Dentro la tappa con Alessandro De Marchi: «Il Giro più bello grazie a Enzo»

Il racconto del corridore che ha portato all’arrivo la bandiera del Friuli

Alessandro De Marchi
L'arrivo di De Marchi con la bandiera Friuli © Petrussi
L'arrivo di De Marchi con la bandiera Friuli © Petrussi

È stato forse il Giro d’Italia più bello quello che si conclude a Roma. Un Giro d’Italia che ho corso dando tutto sulla strada e che mi ha riportato ancora una volta a correre sulle strade di casa mia che è sempre un’emozione grande, indescrivibile. Ho voluto, come faccio ormai da tempo, correre con la bandiera del Friuli per estrarla poi all’arrivo. Per me è un must. È un modo per ringraziare la gente della terra da qui vengo. Gente speciale che anche durante la cronoscalata al Lussari mi ha letteralmente spinto a suon di tifo.

Nel primo chilometro e mezzo di salita, dove c’erano tanti friulani, l’attenzione incredibile, l’affetto che le persone mi hanno riversato addosso mi hanno fatto andare fuori giri, fuori ritmo, sono andato troppo forte e poi ho pagato, ma in mezzo a una cosa così non potevo fare altrimenti. Tornando al Giro, per me dicevo è stato uno dei più belli. Per un mix di ragioni. Anzitutto per come lo abbiamo corso come squadra, un team nel quale sono arrivato in modo un po’r ocambolesco, ma che mi ha accolto e fatto sentire apprezzato consentendomi di mostrare quello che potevo fare. Sono contento di com’è andata la corsa, perché ripeto, sulla strada ho lasciato tutto quello che avevo, non posso recriminare nulla. E poi questo Giro è stato speciale perché sono tornato a correre in Friuli e quando lo faccio, come dico spesso, ho già vinto.

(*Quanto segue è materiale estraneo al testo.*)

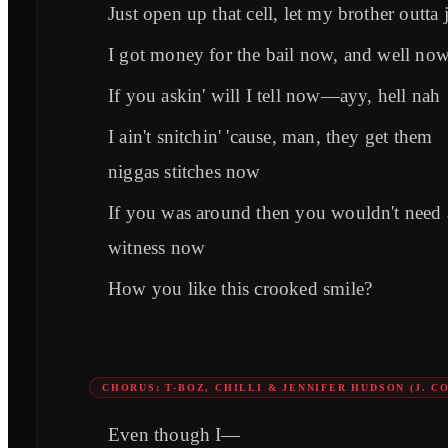
Just open up that cell, let my brother outta j
I got money for the bail now, and well no
If you askin' will I tell now—ayy, hell nah
I ain't snitchin' 'cause, man, they get them
niggas stitches now
If you was around then you wouldn't need 
witness now
How you like this crooked smile?
CHORUS: T-BOZ, CHILLI & JENNIFER HUDSON (J. C
Even though I—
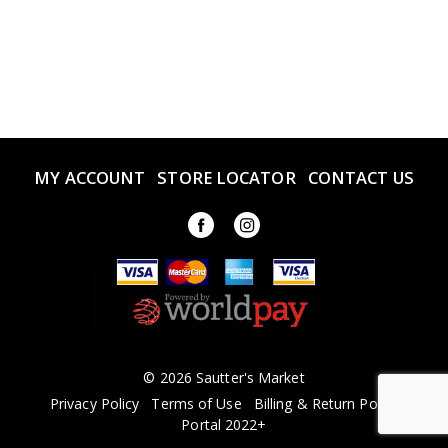
MY ACCOUNT
STORE LOCATOR
CONTACT US
© 2026 Sautter's Market
Privacy Policy
Terms of Use
Billing & Return Policy
Portal 2022+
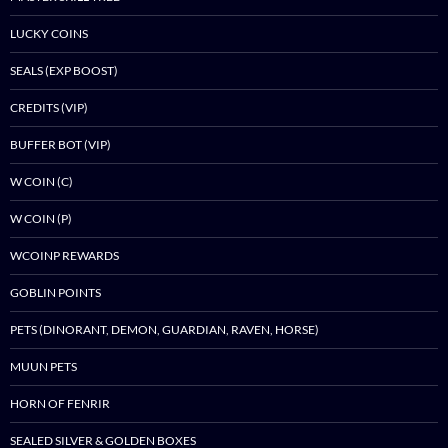
LUCKY COINS
SEALS (EXP BOOST)
CREDITS (VIP)
BUFFER BOT (VIP)
W COIN (C)
W COIN (P)
WCOINP REWARDS
GOBLIN POINTS
PETS (DINORANT, DEMON, GUARDIAN, RAVEN, HORSE)
MUUN PETS
HORN OF FENRIR
SEALED SILVER & GOLDEN BOXES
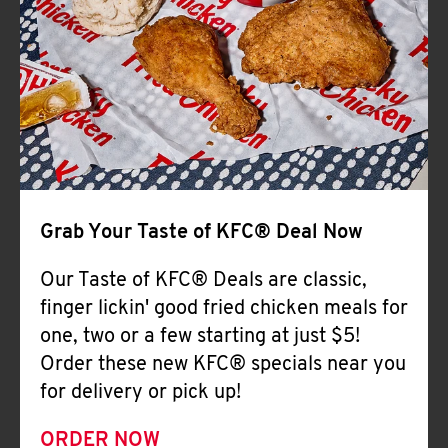
Help
Grab Your Taste of KFC® Deal Now
Our Taste of KFC® Deals are classic,
finger lickin' good fried chicken meals for
one, two or a few starting at just $5!
Order these new KFC® specials near you
for delivery or pick up!
ORDER NOW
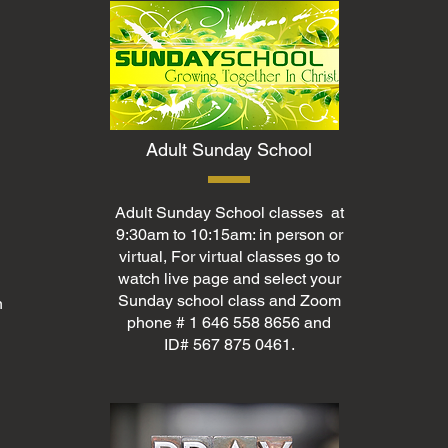
Adult Sunday School
Adult Sunday School classes at
9:30am to 10:15am: in person or
virtual, For virtual classes go to
watch live page and select your
Sunday school class and Zoom
n
phone # 1 646 558 8656 and
ID# 567 875 0461.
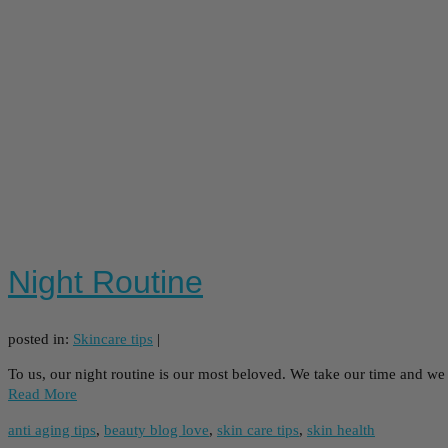
Night Routine
posted in:
Skincare tips
|
To us, our night routine is our most beloved. We take our time and we
Read More
anti aging tips
,
beauty blog love
,
skin care tips
,
skin health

Non si può spiegare l’emozione di correre il Giro passando a casa tua. C’è sempre qualcosa di magico. Dallo Zoncolan al passaggio per Buja degli anni scorso fino al magnifico Lussari. E parlare di Lussari per me significa parlare di Enzo Cainero, perché questa salita è stata il suo ultimo grande regalo al ciclismo e alla nostra terra. Avevo iniziato a sentirlo parlare di questo progetto anni fa, poi nuovamente a fine estate scorsa: io ancora senza contratto, lui invece prossimo a mettere a segno questa giornata. Mi ricordo che mi disse: «Non può essere che il Giro arrivi sul Lussari e tu non ci sia».

Questa era una delle imprese alle quali teneva di più per la location straordinaria, per il respiro internazionale dell’evento dato dalla vicinanza di Austria e Slovenia, per il santuario. In una giornata così perfetto com’è quella di oggi un pezzettino manca ed è lui, la sua presenza, ci si guarda in giro e sempre impossibile non vederlo avvicinarsi sorridente con la sua camicia rosa d’ordinanza. Enzo è stato un tassello molto importante della mia carriera. Grazie a lui ho vissuto forse i momenti più belli, al di là delle vittorie: quando sono passato in Friuli è stato sempre grazie a lui e ho vissuto delle giornate incredibili.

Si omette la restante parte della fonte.